Era sábado, meu marido foi trabalhar e antes de sair me disse: Eu acredito em você e sei que vamos conseguir. A contração vinha a cada trinta exatos minutos, meu tampão começou a sair intensamente.. No domingo era feriado: Dia de finados e algo me dizia que era o dia escolhido pelo meu bebê. A Maressa me disse: Cí se o bebê escolheu dia 2 será o dia mais lindo! (como não amar essa tribo!) A cada contração que vinha, Sentia a dor mais intensa e forte.

Consegui dormir de sábado pra domingo entre uma contração e outra, acordei disposta, sai pra andar um pouco enquanto minha doula não chegava. Meu marido desceu com nosso filho pro apartamento da minha sogra e ficou comigo me dando apoio e cuidado. A diferença de tempo entre uma contração e outra tinha diminuído mas nós não estávamos contando. Consegui almoçar tranquilamente apesar da intensidade da dor. Conseguia ainda conversar com as amigas "Zíndias" pelo whats, era gratificante ler tantas mensagens de apoio, dicas, orientações cuidado.. Quanta gratidão!

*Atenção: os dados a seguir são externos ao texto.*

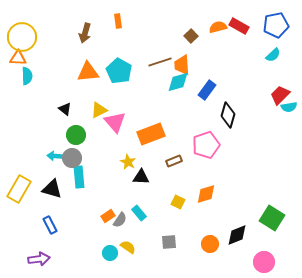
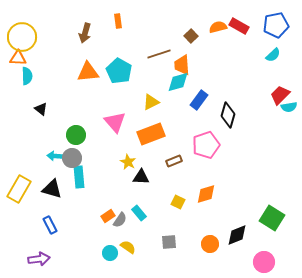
brown line at (160, 62): moved 1 px left, 8 px up
blue rectangle at (207, 90): moved 8 px left, 10 px down
black triangle at (65, 109): moved 24 px left
yellow triangle at (99, 110): moved 52 px right, 8 px up
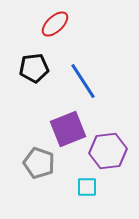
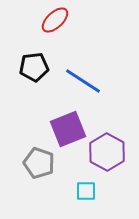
red ellipse: moved 4 px up
black pentagon: moved 1 px up
blue line: rotated 24 degrees counterclockwise
purple hexagon: moved 1 px left, 1 px down; rotated 24 degrees counterclockwise
cyan square: moved 1 px left, 4 px down
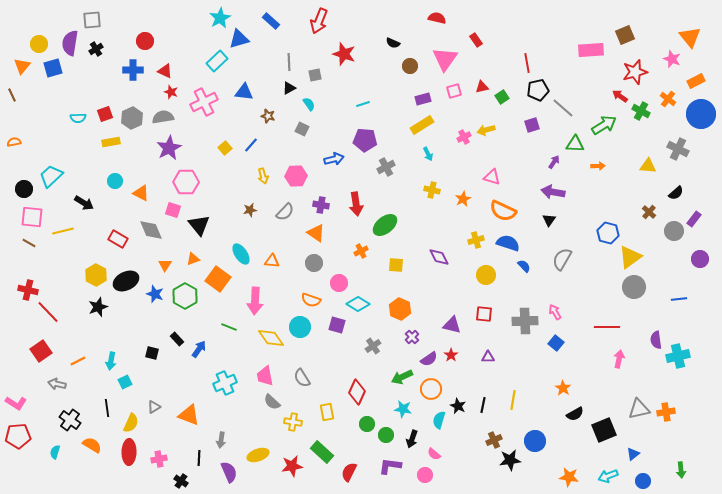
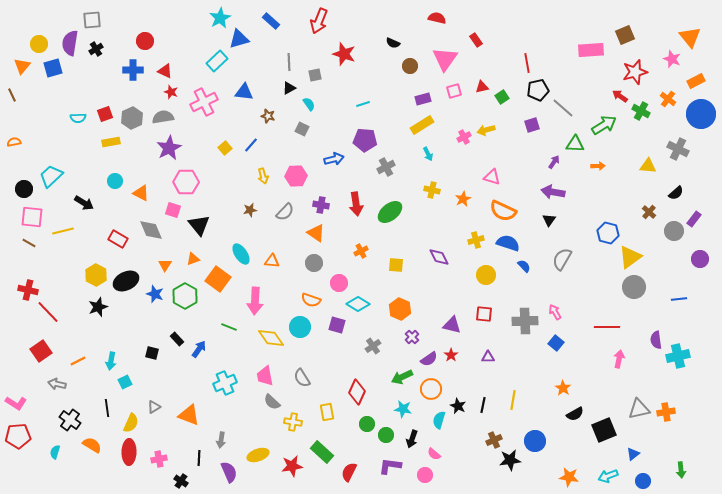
green ellipse at (385, 225): moved 5 px right, 13 px up
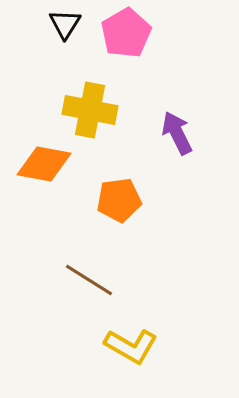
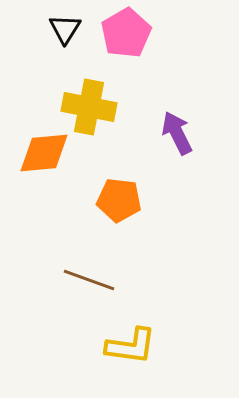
black triangle: moved 5 px down
yellow cross: moved 1 px left, 3 px up
orange diamond: moved 11 px up; rotated 16 degrees counterclockwise
orange pentagon: rotated 15 degrees clockwise
brown line: rotated 12 degrees counterclockwise
yellow L-shape: rotated 22 degrees counterclockwise
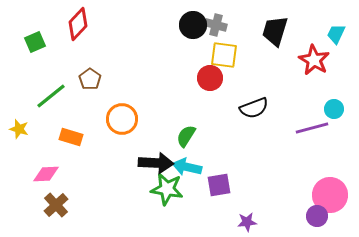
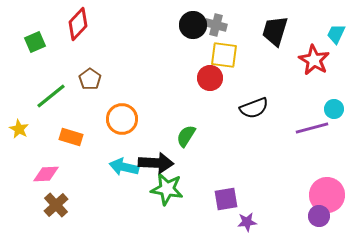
yellow star: rotated 12 degrees clockwise
cyan arrow: moved 63 px left
purple square: moved 7 px right, 14 px down
pink circle: moved 3 px left
purple circle: moved 2 px right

Minha doula chegou pouco depois do almoço, nesse momento ainda conseguia racionalizar.. Pouco tempo depois perdi plenamente a noção do tempo e do que aconteceu no ambiente. Não lembro e o que sei foi minha doula e marido que contaram. Lembro da Doula falar que estava incrível e linda, meu marido me falando que estava orgulhoso e cantando uma música enquanto a doula me ajudava a passar pela contração. Como o espaço entre uma contração e outra estava pequeno, decidimos ir pro hospital. Pedi a eles parar passar só a próxima contração e eu ia me levantar para irmos, nisso senti o "ploc" e o líquido descer.. Minha bolsa tinha rompido e imediatamente comecei a perguntar: Qual a cor do líquido? Qual a cor do líquido? Senti o bebê dar um giro, uma "virada" e o líquido parou de descer. Lembrei (e xinguei muitíssimo) minha amiga Cauane me dizendo que depois que a bolsa rompe a dor era inesquecível. Realmente a dor tinha ficado mais intensa, nesse momento eu pensava em cada amiga que tinha parido Senti a primeira contração após o rompimento da bolsa e falei pra doula que não dava pra ficar de pé, eu estava sentindo tudo queimar e uma vontade quase incontrolável de fazer força. Nesse momento toquei lá embaixo e senti a cabeça do bebê, avisei minha doula: Eu tô sentindo, a cabeça dele está aqui ó, tem muito cabelo! Nisso falei pra ela que não queria ir pro hospital, que eu queria ficar em casa e PARIR ali. Minha doula me disse, sei que é sua vontade, mas lembra de tudo que você quer evitar ao bebê e a você, se você ficar teremos que ir após o nascimento e aí chances de evitar as intervenções com o bebê são nulas praticamente, nisso meu marido também me falou: você me pediu que, caso você não quisesse ir era pra te lembrar que não, que nós devemos ir sim pro hospital amor.. Então eu levantei e descemos. Entramos no carro e, o trajeto até o hospital (2 minutos) foram os piores! (contração com carro em movimento não é legal). Durante o trajeto eu gritava e minha doula me abraçava e dizia: Grita, grita tudo o que você precisa gritar.. Meu marido enquanto dirigia falava: Força amor, você tá perfeita!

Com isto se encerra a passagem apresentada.